Let me commend these two teenagers. What they did proves, just in case anybody was doubting it, that raw talents abound in Nigeria. What Nigeria lacks is the will to put them together and propel our country. Nothing confirms this unwillingness than the deafening silence from both the state and federal governments that has greeted the feat of the young boys. That is why I thought the attention of President Goodluck Jonathan should be drawn to it. In drawing his attention to the teenagers, I am protesting the conspiracy of silence and wastage of talents. This is a government which says it is hunting for gifted men and women with very special attributes and yet…. These young boys are from Imo State, a state which its governor claims to have been investing in education long before he became governor. And yet…. So, how come neither the state government nor the federal government has tried to locate these teenagers, ask them questions, and encourage them? Where is the Federal Ministry of Technology? Didn’t anybody in that ministry read the story? Or, is it that the boys came from the wrong state and/or the wrong part of the country? If the boys were from the South-west or the South-south, for example, would it have been different? I think so. Here is why:
In the South-South, ex-militants are being sent to different parts of the world, to some of the best schools, to put their talents into use. Some of them have been trained as pilots and aeronautical engineers. And just a couple of months ago, a teenage stowaway on an Arik Air flight from Benin Airport to the local wing of the Murtala Muhammed Airport was treated as a hero. For embarking on a dangerous, criminal act, he became an instant celebrity, and hero (emphasis mine), with Edo State Governor, Adams Oshiomhole, and the MD of FAAN George Uriesi, posing for photographs with him. He has since been granted scholarship from secondary to university level by the Edo State government. For now, he is in the boarding house of one of the best secondary schools in Benin.

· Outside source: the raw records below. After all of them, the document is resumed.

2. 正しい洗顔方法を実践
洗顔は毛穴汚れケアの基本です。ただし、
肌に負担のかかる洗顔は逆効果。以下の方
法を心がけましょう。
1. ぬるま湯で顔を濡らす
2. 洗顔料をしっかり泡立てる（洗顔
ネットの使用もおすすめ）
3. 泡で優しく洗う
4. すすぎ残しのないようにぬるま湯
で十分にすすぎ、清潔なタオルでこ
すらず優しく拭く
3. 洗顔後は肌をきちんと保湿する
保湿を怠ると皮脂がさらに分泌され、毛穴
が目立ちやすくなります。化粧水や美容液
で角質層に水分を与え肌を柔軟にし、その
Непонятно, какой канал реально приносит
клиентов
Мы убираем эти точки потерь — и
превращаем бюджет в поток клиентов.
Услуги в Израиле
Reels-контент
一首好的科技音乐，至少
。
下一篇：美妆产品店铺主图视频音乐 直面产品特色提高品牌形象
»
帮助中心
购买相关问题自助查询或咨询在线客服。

Before the Edo State offer, a Foundation linked to the Osun State Governor, Rauf Aregbesola, had also offered him scholarship. And that’s for embarking on a dangerous adventure which dented Nigeria’s image. Even his mum became a celebrity, granting several interviews, and asking the government to take over the welfare of his other children. See?
Now, compare him to these two teenagers from Imo who are truly gifted and have the potential of putting Nigeria, positively, on the world map. Nobody is publishing their photographs. Nobody is talking to them or show-casing them. Nobody is celebrating them. It is as if they don’t exist. It is as if they did nothing. Where are the Imo State Governor, Owelle Rochas Okorocha, and his government? And where are the Federal Government and its Ministries for Education and Science and Technology?

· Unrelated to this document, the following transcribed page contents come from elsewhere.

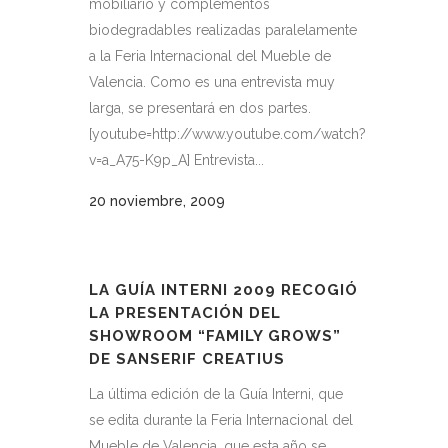
mobiliario y complementos
biodegradables realizadas paralelamente
a la Feria Internacional del Mueble de
Valencia. Como es una entrevista muy
larga, se presentará en dos partes.
[youtube=http://www.youtube.com/watch?
v=a_A75-K9p_A] Entrevista...
20 noviembre, 2009
LA GUÍA INTERNI 2009 RECOGIÓ
LA PRESENTACIÓN DEL
SHOWROOM “FAMILY GROWS”
DE SANSERIF CREATIUS
La última edición de la Guía Interni, que
se edita durante la Feria Internacional del
Mueble de Valencia, que esta año se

For the records, there are many Gideons and Chibuisis in Nigeria. Young people with raw talents and a burning zeal to be of use to their country. But nobody cares. If these teenagers were armed robbers, kidnappers, thugs, cultists, assassins or terrorists, somebody would have taken note.
Mr. President, I present to you these two gifted teenagers, Chikodi Chiadikobi Emenike and Chibuisi Nwafor. They say they want to study aeronautical engineering. Gideon throws a challenge. “If the federal government can sponsor us, we can take Nigeria to any level they want.” I believe him. Take up the challenge, Mr. President. A directive from you to the appropriate ministries will make them realise their dream. And it will be for the good of our dear country, Nigeria.